3. Payoff and Profit

The option payoff is the cash flow at expiry, while profit accounts for the premium paid ($C_0$ or $P_0$).

Option Payoff Profit
Call $\max(S_T - K, 0)$ $\max(S_T - K, 0) - C_0$
Put $\max(K - S_T, 0)$ $\max(K - S_T, 0) - P_0$

Option profit diagrams

The point where profit crosses zero is the break-even price:

  • Call: $S_T = K + C_0$
  • Put: $S_T = K - P_0$

4. Moneyness and Intuition

The relationship between $S_T$ and $K$ determines the moneyness of an option:

Condition Call Option Put Option
$S_T > K$ In the Money (ITM) Out of the Money (OTM)
$S_T = K$ At the Money (ATM) At the Money (ATM)
$S_T < K$ Out of the Money (OTM) In the Money (ITM)

Moneyness affects both the option’s intrinsic value and time value: \(\text{Option Premium} = \text{Intrinsic Value} + \text{Time Value.}\)

5. European vs. American Exercise

  • European options can be exercised only at expiration ($T$).
  • American options can be exercised anytime up to $T$.

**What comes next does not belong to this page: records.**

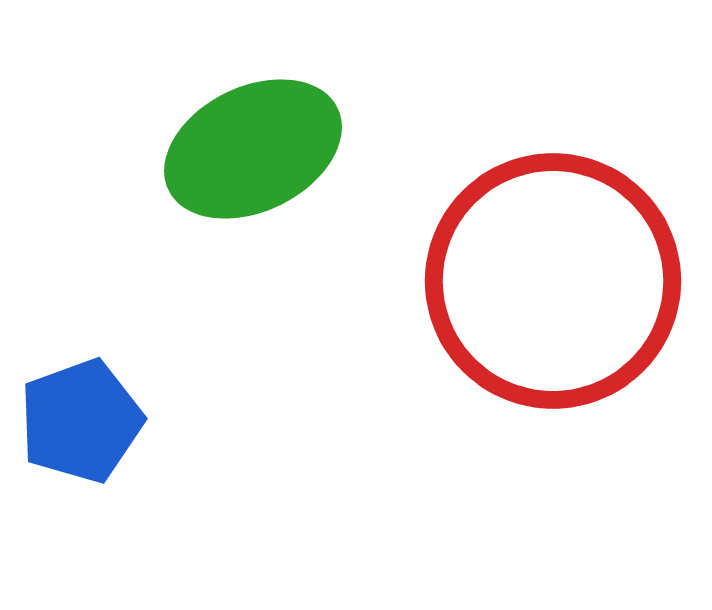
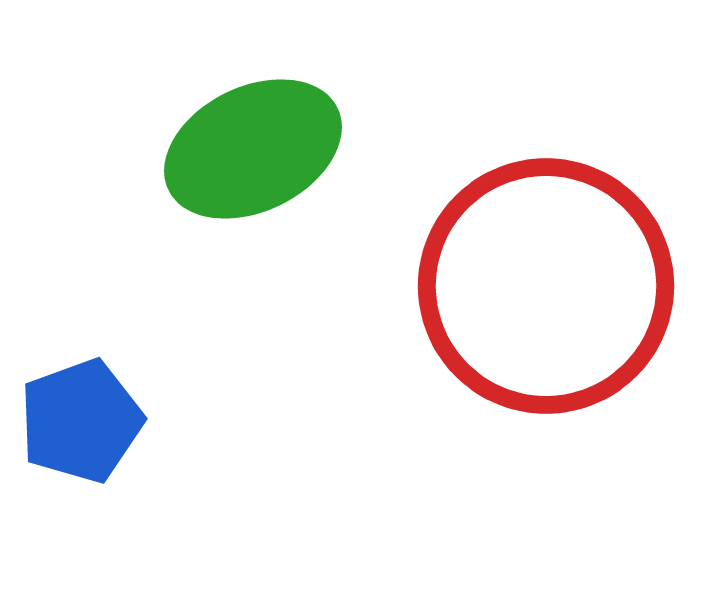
red circle: moved 7 px left, 5 px down
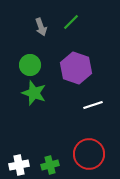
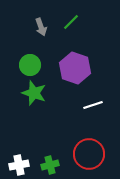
purple hexagon: moved 1 px left
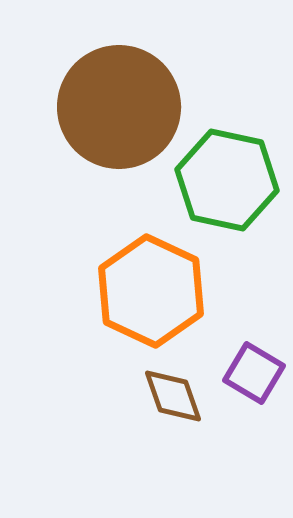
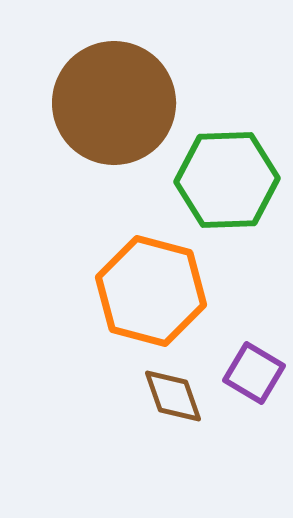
brown circle: moved 5 px left, 4 px up
green hexagon: rotated 14 degrees counterclockwise
orange hexagon: rotated 10 degrees counterclockwise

For non-dividend-paying assets, an American call is never optimal to exercise early because holding preserves time value.
However, for puts or dividend-paying assets, early exercise can be rational.

6. Put–Call Parity

A cornerstone relation linking calls, puts, and forwards is Put–Call Parity.
It arises from the equality of two portfolios with identical payoffs.

Portfolios

Portfolio Composition Payoff at $T$
A Long Call + Short Put $S_T - K$
B Long Forward (deliver at $K$) $S_T - K$

Since both have the same payoff, their current values must be equal:

\[C_0 - P_0 = S_0 e^{-qT} - K e^{-rT}.\]

If this equality fails, arbitrage exists:

  • If LHS > RHS → short (Call–Put combo), long (synthetic forward).
  • If LHS < RHS → opposite trade.

Put–Call parity diagram

7. Practical Applications

  1. Synthetic Positions:
    Build one asset’s payoff using others:
    • Long Call + Short Put = Synthetic Forward
    • Long Stock + Long Put = Protective Put
    • Short Stock + Long Call = Synthetic Put
  2. Hedging and Risk Management:
    • Portfolio insurance using index puts.
    • Option collars for downside protection with capped upside.
  3. Volatility Trading:
    • Long straddle or strangle for volatility exposure.
    • Short variance swaps or options for income generation.

8. “Price” vs “Intrinsic Value”

  • Price is the market value of the option, determined by supply and demand.
    • Also called premium.
    • We could see it as the how much the “right” is worth today, the “right” including exercise value and the time value.
  • Intrinsic Value is the immediate exercise value:
    • Call: $\max(S_T - K, 0)$
    • Put: $\max(K - S_T, 0)$
    • This is immediate exercise value, ignoring time value.
  • Time Value is the extra amount paid over intrinsic value, reflecting the probability of future favorable movements.

9. Summary

  • Options give asymmetric rights, not symmetric obligations.
  • Payoff nonlinearity introduces convex exposure to price and volatility.
  • Put–Call parity links option prices to forward values and ensures arbitrage-free pricing.
  • Understanding payoffs and parity prepares you for the next step: the Binomial Model, where we build discrete-time option pricing intuition.